2) There is talk of warm waters in the western Atlantic, but no mention of much colder than normal waters in the Northern part of the Atlantic, which certainly played a role.
3) Slingo correctly claims that their 3-monthly outlooks anticipated a stormy start to the winter. This was specifically related to the warm/cold gradient. So why no mention of this factor now?
4) As usual, Slingo goes on to talk about “fundamental physics”, but fails to quantify just how much extra rainfall this should in theory cause.
Theoretical studies suggest that the most we would be talking of is a few millimeters.
5) The underlying cause of the Cumbrian flooding has been the position of the jet stream, which has brought a succession of depressions towards the North West, including Desmond.
It is not acceptable for the Met Office’s Chief Scientist to fail to offer any explanation, or even thoughts, on why this should be. As far as meteorological matters are concerned, Sligo appears to be clearly out of her depth.
6) In particular, where is the relating of this storm to the many others in the past which have hit this part of the country?
7) Finally, we know that the storm in November 1898 brought very similar 24-hour rainfall totals to lower lying sites in the Lake District as Desmond.
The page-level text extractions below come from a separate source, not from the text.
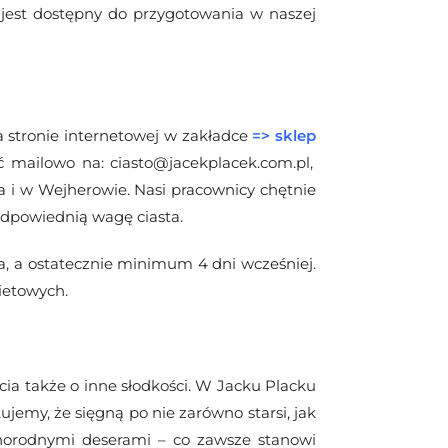
 jest dostępny do przygotowania w naszej
a stronie internetowej w zakładce
=>
sklep
 mailowo na: ciasto@jacekplacek.com.pl,
ta i w Wejherowie. Nasi pracownicy chętnie
odpowiednią wagę ciasta.
, a ostatecznie minimum 4 dni wcześniej.
ietowych.
ia także o inne słodkości. W Jacku Placku
ujemy, że sięgną po nie zarówno starsi, jak
żnorodnymi deserami – co zawsze stanowi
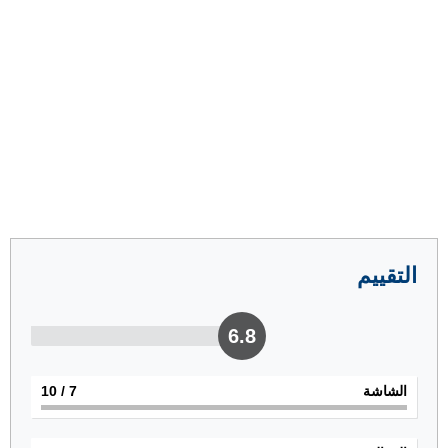
التقييم
6.8
الشاشة
7
/ 10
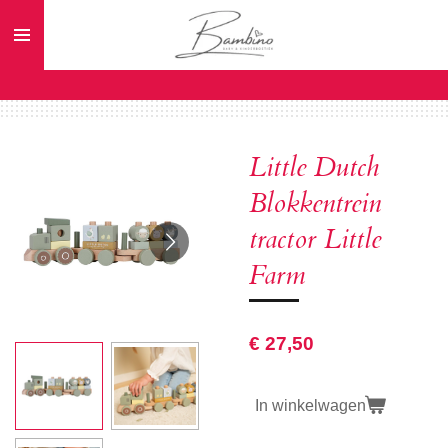
Ga
direct
naar
de
hoofdinhoud
Little Dutch
Blokkentrein
tractor Little
Farm
€ 27,50
In winkelwagen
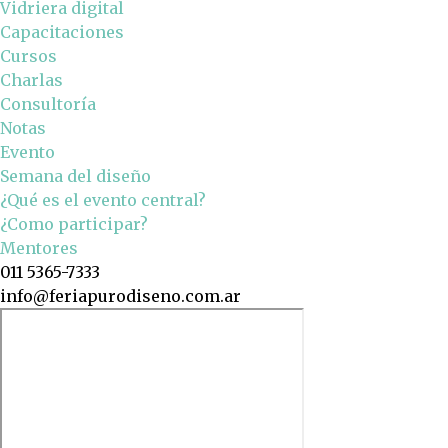
Vidriera digital
Capacitaciones
Cursos
Charlas
Consultoría
Notas
Evento
Semana del diseño
¿Qué es el evento central?
¿Como participar?
Mentores
011 5365-7333
info@feriapurodiseno.com.ar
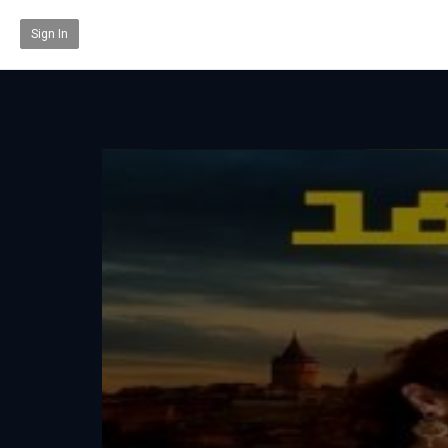
Sign In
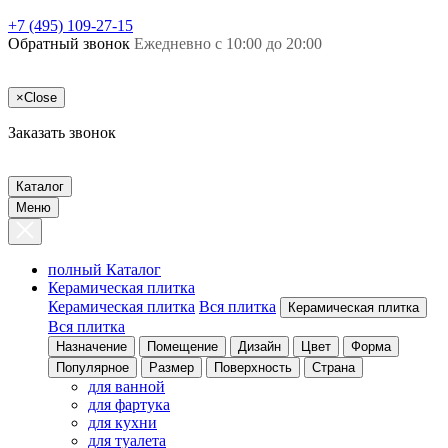
+7 (495) 109-27-15
Обратный звонок
Ежедневно с 10:00 до 20:00
×
Close
Заказать звонок
Каталог
Меню
полный Каталог
Керамическая плитка
Керамическая плитка
Вся плитка
Керамическая плитка
Вся плитка
Назначение
Помещение
Дизайн
Цвет
Форма
Популярное
Размер
Поверхность
Страна
для ванной
для фартука
для кухни
для туалета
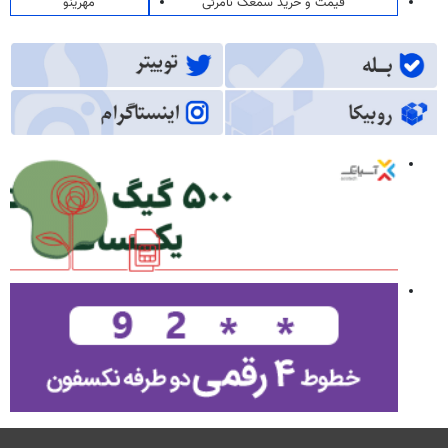
قیمت و خرید سمعک نامرئی
مهرینو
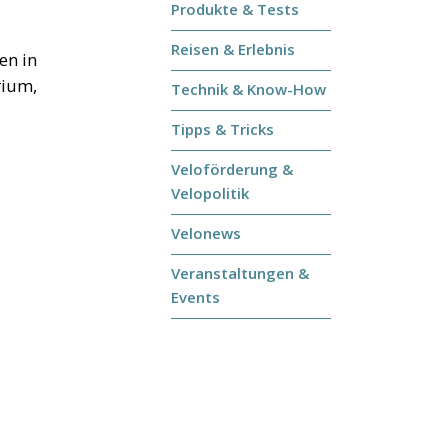
Produkte & Tests
Reisen & Erlebnis
en in
rium,
Technik & Know-How
Tipps & Tricks
Veloförderung &
Velopolitik
Velonews
Veranstaltungen &
Events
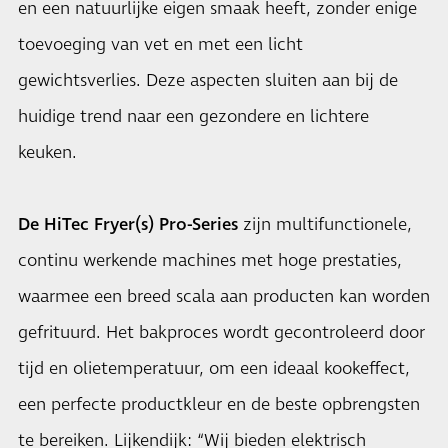
en een natuurlijke eigen smaak heeft, zonder enige
toevoeging van vet en met een licht
gewichtsverlies. Deze aspecten sluiten aan bij de
huidige trend naar een gezondere en lichtere
keuken.
De HiTec Fryer(s) Pro-Series
zijn multifunctionele,
continu werkende machines met hoge prestaties,
waarmee een breed scala aan producten kan worden
gefrituurd. Het bakproces wordt gecontroleerd door
tijd en olietemperatuur, om een ideaal kookeffect,
een perfecte productkleur en de beste opbrengsten
te bereiken. Lijkendijk: “Wij bieden elektrisch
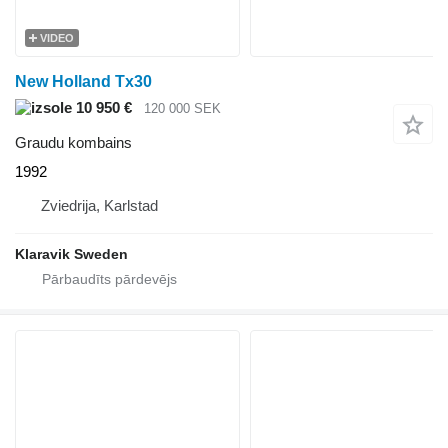
VIDEO
New Holland Tx30
10 950 €
120 000 SEK
Graudu kombains
1992
Zviedrija, Karlstad
Klaravik Sweden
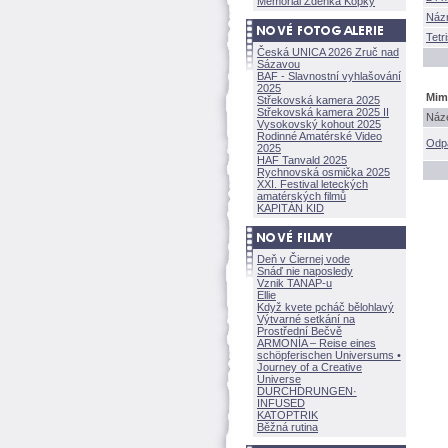
Memoriál Zdeňka Kopky
Náz
Tetr
Česká UNICA 2026 Zruč nad
Sázavou
BAF - Slavnostní vyhlašování
2025
Mim
Střekovská kamera 2025
Střekovská kamera 2025 II
Náze
Vysokovský kohout 2025
Rodinné Amatérské Video
Odp
2025
HAF Tanvald 2025
Rychnovská osmička 2025
XXI. Festival leteckých
amatérských filmů
KAPITÁN KID
Deň v Čiernej vode
Snáď nie naposledy
Vznik TANAP-u
Ellie
Když kvete pcháč bělohlavý
Výtvarné setkání na
Prostřední Bečvě
ARMONÍA – Reise eines
schöpferisch
en Universums •
Journey of a Creative
Universe
DURCHDRUNGEN
·
INFUSED
KATOPTRIK
Běžná rutina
In those days, there were no rainfall gauges at higher altitude sites, such as Honister, so we simply don’t know whether it really was any wetter this time.
In the 1898 storm, it appears that most of the rain fell in about 16 hours, in turn suggesting an even more intense period of rain. Note that the 48-hour record for Thirlmere is said to have fallen over 38 hours. This indicates that it was the amount of time, during which the weather front was sat over the Lake District, that was the key factor last weekend.